Motivasi Nicholas Latifi untuk musim debutnya di Formula 1 tidak diredam oleh perjuangan Williams baru-baru ini, dengan petenis Kanada itu mengatakan dua tahun buruk "tidak menentukan apa yang mereka mampu".

Latifi akan naik ke kursi F1 penuh waktu untuk musim 2020 bersama Williams setelah menghabiskan tahun ini dalam peran tes dan pengembangan, serta finis kedua di kejuaraan Formula 2.

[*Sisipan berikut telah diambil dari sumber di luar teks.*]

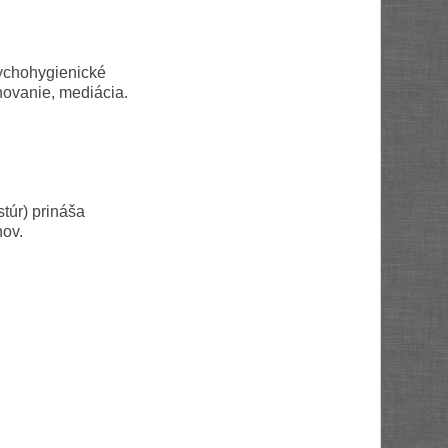
sychohygienické
ánovanie, mediácia.
túr) prináša
nov.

Williams hanya mencetak delapan poin dalam dua tahun terakhir, finis terakhir di kejuaraan konstruktor dua kali, dan jauh dari kecepatan sisa lapangan hingga 2019.

Tapi Latifi tidak ragu untuk melakukan debut F1 bersama Williams tahun depan, menekankan keyakinannya pada operasi tersebut.

“Saya pikir masuk ke Formula 1 sebagai rookie akan selalu sulit dan memiliki tantangan tersendiri,” kata Latifi.

“Saya pikir saya bergabung dengan tim yang hebat untuk tahun pertama, mereka memiliki sejarah dalam mengembangkan pembalap muda, [dan] salah satu tim paling sukses di Formula 1.

“Saya pikir dua tahun yang buruk tidak menentukan warisan tim, tidak menentukan apa yang mereka mampu. Jadi saya memiliki keyakinan penuh dari apa yang saya lihat sejauh ini bekerja dalam tim bahwa orang-orang akan mengatasi masalah, dan mudah-mudahan kembali ke urutan yang lebih representatif. "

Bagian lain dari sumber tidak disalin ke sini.